Well, someone sent him an old Cray drive pack and enclosure! Fantastic! Only a few problems:
The sound-foam inside had decayed into moving-part-hating dust...
And it was full of spiders...
And also wasps.
No, really. We're utterly, utterly doomed.
I especially enjoy how the URLs in the footnotes are blue and underlined, despite being unclickable.
To put an enticing pull-quotes in here, I'd have to actually re-type them. Forgive me if I don't bother. TL/DR: He couldn't get any of the drive electronics working, and instead built a custom stepper-motor robot to move the read-heads in sub-track increments, then pulled off 8+ analog scans of each track, saved that raw data, and plans to re-digitize it all in software, deciding which streams are the tracks and which are inter-track noise statistically. After that comes the task of trying to turn a set of concentric rings of bits back into a file system.
yeah. except for all these other formats : http://www.archive.org/details/2011-cdc-disk-archaeology-fenton
Ah, I didn't see that. That "reader" is still execrable and embarrassing though.
Hey, jwz.
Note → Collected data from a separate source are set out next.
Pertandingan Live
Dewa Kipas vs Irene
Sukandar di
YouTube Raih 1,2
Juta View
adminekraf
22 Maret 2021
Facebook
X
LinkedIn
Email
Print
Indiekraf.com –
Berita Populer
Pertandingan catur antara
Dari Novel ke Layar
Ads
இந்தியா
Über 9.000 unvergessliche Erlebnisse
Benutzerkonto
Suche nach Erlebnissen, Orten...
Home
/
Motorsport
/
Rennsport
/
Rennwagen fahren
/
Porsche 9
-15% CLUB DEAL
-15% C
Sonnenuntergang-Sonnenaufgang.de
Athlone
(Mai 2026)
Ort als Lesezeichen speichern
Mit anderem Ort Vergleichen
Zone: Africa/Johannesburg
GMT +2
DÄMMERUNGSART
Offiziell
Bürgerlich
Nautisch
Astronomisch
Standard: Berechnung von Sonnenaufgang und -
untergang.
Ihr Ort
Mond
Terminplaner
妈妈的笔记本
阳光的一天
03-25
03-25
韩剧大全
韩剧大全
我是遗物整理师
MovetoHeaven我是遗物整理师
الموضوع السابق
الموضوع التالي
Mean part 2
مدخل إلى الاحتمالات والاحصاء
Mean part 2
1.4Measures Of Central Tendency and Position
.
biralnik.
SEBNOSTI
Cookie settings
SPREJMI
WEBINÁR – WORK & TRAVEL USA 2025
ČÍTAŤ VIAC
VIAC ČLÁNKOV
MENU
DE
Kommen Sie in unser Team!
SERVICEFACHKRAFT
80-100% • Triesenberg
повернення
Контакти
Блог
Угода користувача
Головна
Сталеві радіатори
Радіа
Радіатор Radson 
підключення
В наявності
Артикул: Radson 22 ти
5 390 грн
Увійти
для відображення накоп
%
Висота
Big fan and the guy who wrote the Internet Archive weblog entry.
The PDF online streamer allows a quick and easy preview of endless amounts of scanned materials, most of them long predating PDFs - hence it's a godsend for many of the millions of books at the archive that have been scanned, but less so for more demanding PDFs, which is why, as mentioned above, all the other derivative formats and the original format are preserved as well. I was able to use it to link directly to a specific page within the PDF for people to see without making them download a 6mb PDF and start a reader, and expect it would work on most browsers. But the article also links to the main page as well, because I know dumping people in the middle of the paper wouldn't work for everyone.
Keep on keeping on, and thanks for the mention!
Hey there! I am a big fan of your work!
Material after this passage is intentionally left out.